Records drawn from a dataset
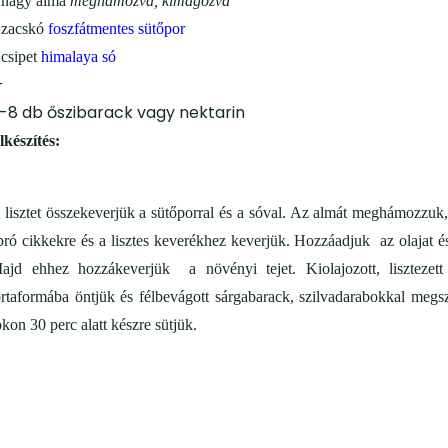
 nagy alma
meghámozva, kimagozva
 zacskó
foszfátmentes
sütőpor
2
csipet
himalaya só
—
-8 db őszibarack vagy nektarin
lkészítés:
 lisztet összekeverjük a sütőporral és a sóval. Az almát meghámozzuk,
pró cikkekre és a lisztes keverékhez keverjük. Hozzáadjuk az olajat és
ajd ehhez hozzákeverjük a növényi tejet. Kiolajozott, lisztezett
ortaformába öntjük és félbevágott sárgabarack, szilvadarabokkal megs
okon 30 perc alatt készre sütjük.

> Exercise prompt: Please print all the lines above exactly as given and leave out every picture.

> Output of the exercise:
 nagy alma
meghámozva, kimagozva
 zacskó
foszfátmentes
sütőpor
2
csipet
himalaya só
—
-8 db őszibarack vagy nektarin
lkészítés:
 lisztet összekeverjük a sütőporral és a sóval. Az almát meghámozzuk,
pró cikkekre és a lisztes keverékhez keverjük. Hozzáadjuk az olajat és
ajd ehhez hozzákeverjük a növényi tejet. Kiolajozott, lisztezett
ortaformába öntjük és félbevágott sárgabarack, szilvadarabokkal megs
okon 30 perc alatt készre sütjük.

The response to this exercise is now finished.